Protestors hold a sign outside the US Supreme Court as it debates President Donald Trump's move to end automatic birthright citizenship Image:AFP

U.S. Supreme Court hears arguments on Trump with birthright case

by · Japan Today

WASHINGTON — The U.S. Supreme Court heard arguments Thursday in a case involving birthright citizenship that could sharply curb the judiciary's ability to rein in Donald Trump and future American presidents.

The case before the top court involved the Republican leader's bid to end automatic citizenship for children born on American soil.

But the immediate question at hand was whether a single federal judge can block a president's policies with an injunction that applies nationwide.

Both conservative and liberal justices expressed concerns during oral arguments about the increasing use of nationwide injunctions by district courts, but appeared divided -- not necessarily along ideological lines -- about how to tackle the issue.

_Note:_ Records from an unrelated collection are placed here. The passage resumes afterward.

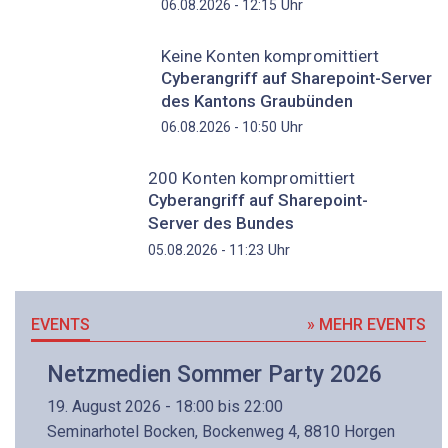
Uhr
06.08.2026 - 12:15
Keine Konten kompromittiert
Cyberangriff auf Sharepoint-Server
des Kantons Graubünden
Uhr
06.08.2026 - 10:50
200 Konten kompromittiert
Cyberangriff auf Sharepoint-
Server des Bundes
Uhr
05.08.2026 - 11:23
EVENTS
» MEHR EVENTS
Netzmedien Sommer Party 2026
19. August 2026 - 18:00 bis 22:00
Seminarhotel Bocken, Bockenweg 4, 8810 Horgen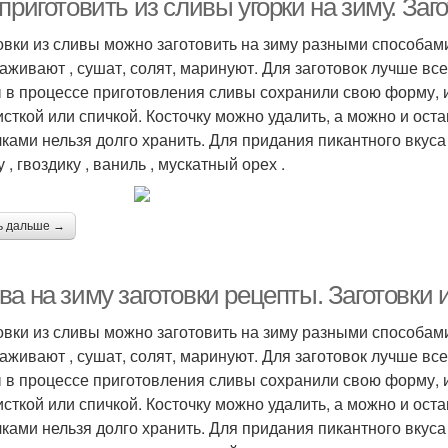
приготовить из сливы угорки на зиму. Заг
овки из сливы можно заготовить на зиму разными способами:
аживают , сушат, солят, маринуют. Для заготовок лучше все
 в процессе приготовления сливы сохранили свою форму, и
исткой или спичкой. Косточку можно удалить, а можно и остав
чками нельзя долго хранить. Для придания пикантного вкуса
 , гвоздику , ваниль , мускатный орех .
ь дальше →
а на зиму заготовки рецепты. Заготовки 
овки из сливы можно заготовить на зиму разными способами:
аживают , сушат, солят, маринуют. Для заготовок лучше все
 в процессе приготовления сливы сохранили свою форму, и
исткой или спичкой. Косточку можно удалить, а можно и остав
чками нельзя долго хранить. Для придания пикантного вкуса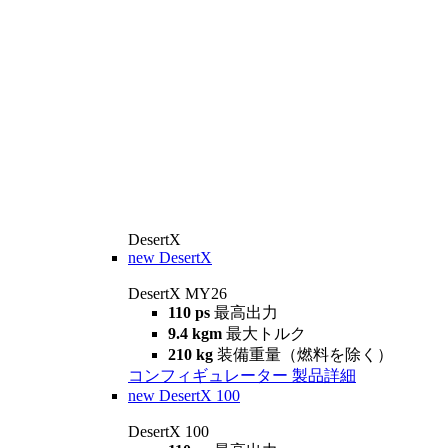
DesertX
new
DesertX
DesertX MY26
110 ps
最高出力
9.4 kgm
最大トルク
210 kg
装備重量（燃料を除く）
コンフィギュレーター
製品詳細
new
DesertX 100
DesertX 100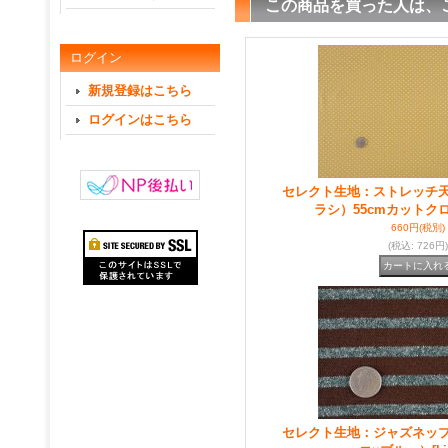
この商品を買った人は、
ログイン
新規登録はこちら
ログインはこちら
セレクト生地：ストレッチ
ラシ）55cmカットク
660円
(税別)
(税込
:
726円)
セレクト生地：ジャズネッ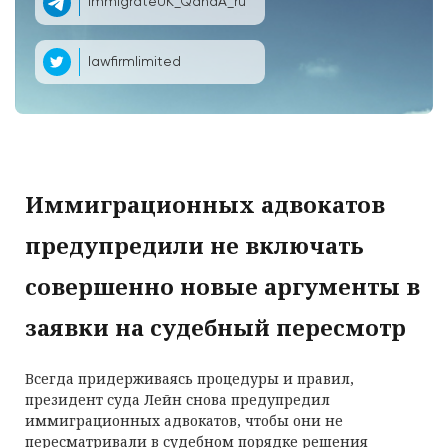
ImmigrateUK_QandA_ru
lawfirmlimited
Иммиграционных адвокатов
предупредили не включать
совершенно новые аргументы в
заявки на судебный пересмотр
Всегда придерживаясь процедуры и правил,
президент суда Лейн снова предупредил
иммиграционных адвокатов, чтобы они не
пересматривали в судебном порядке решения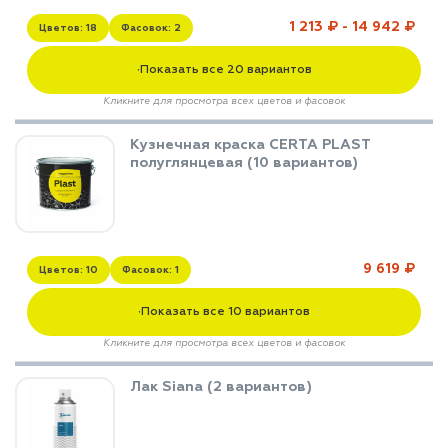
1 213 ₽ - 14 942 ₽
Цветов: 18
Фасовок: 2
Показать все 20 вариантов
▼
Кликните для просмотра всех цветов и фасовок
Кузнечная краска CERTA PLAST
полуглянцевая (10 вариантов)
9 619 ₽
Цветов: 10
Фасовок: 1
Показать все 10 вариантов
▼
Кликните для просмотра всех цветов и фасовок
Лак Siana (2 вариантов)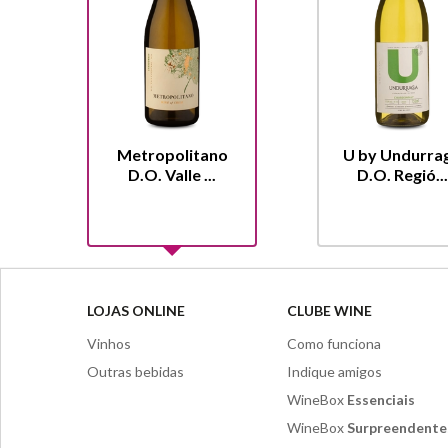
Metropolitano
U by Undurra
D.O. Valle ...
D.O. Regió...
LOJAS ONLINE
CLUBE WINE
Vinhos
Como funciona
Outras bebidas
Indique amigos
WineBox
Essenciais
WineBox
Surpreendente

Arguments had been scheduled for an hour but went on for more than two and barely touched on the legality of Trump's executive order ending birthright citizenship, which has been paused separately by district courts in Maryland, Massachusetts and Washington state that deemed it unconstitutional.

Other Trump initiatives have also been frozen by judges around the nation -- both Democratic and Republican appointees -- leading the Justice Department to make an emergency appeal to the Supreme Court, where conservatives make up a 6-3 majority.

The Trump administration is asking the Supreme Court to restrict the application of a district court's injunction solely to the parties who brought the case and the district where the judge presides.

Arguing before the court, Solicitor General John Sauer compared nationwide injunctions to a "nuclear weapon," saying they hamstring the president and "disrupt the Constitution's careful balancing of the separation of powers."

"Courts grant relief to the people who sue in front of them," Sauer said. "So the notion that relief has to be given to the whole world because others who have not taken the time to sue are not before the courts results in all these problems."

Justice Ketanji Brown Jackson, one of the three liberals on the court, pushed back.

"Your argument seems to turn our justice system, in my view at least, into a 'catch me if you can' kind of regime," Jackson said, "where everybody has to have a lawyer and file a lawsuit in order for the government to stop violating people's rights.

"And I don't understand how that is remotely consistent with the rule of law."

Sauer responded that Jackson's "'catch me if you can' problem operates in the opposite direction, where we have the government racing from jurisdiction to jurisdiction, having to sort of clear the table in order to implement a new policy."

Past presidents have also complained about national injunctions shackling their agenda, but such orders have sharply risen under Trump and his administration has seen more in two months than Democrat Joe Biden did during his first three years in office.

Jeremy Feigenbaum, the solicitor general of New Jersey, one of 23 states which have filed suits against Trump's bid to end birthright citizenship, acknowledged there are problems with universal injunctions but said there is "an extraordinary basis for this one."

Allowing separate court rulings on the birthright issue in different states would lead to "chaos on the ground where people's citizenship turns on and off when you cross state lines," Feigenbaum said.

Trump, in a post on Truth Social, urged the court to rule in his favor.

"Birthright Citizenship was not meant for people taking vacations to become permanent Citizens of the United States of America, and bringing their families with them, all the time laughing at the 'SUCKERS' that we are!" he said.

Trump signed an executive order on his first day in office decreeing that children born to parents in the United States illegally or on temporary visas would not automatically become U.S. citizens.

The three lower courts ruled that to be a violation of the 14th Amendment, which states: "All persons born or naturalized in the United States, and subject to the jurisdiction thereof, are citizens of the United States."

Sauer, during Thursday's arguments, said Trump's order "reflects the original meaning of the 14th Amendment, which guaranteed citizenship to the children of former slaves, not to illegal aliens or temporary visitors."

The Supreme Court rejected such a narrow definition in a landmark 1898 case.

Whatever the justices decide on nationwide injunctions, the actual question of whether Trump can legally end birthright citizenship is expected to be back in front of the top court before long.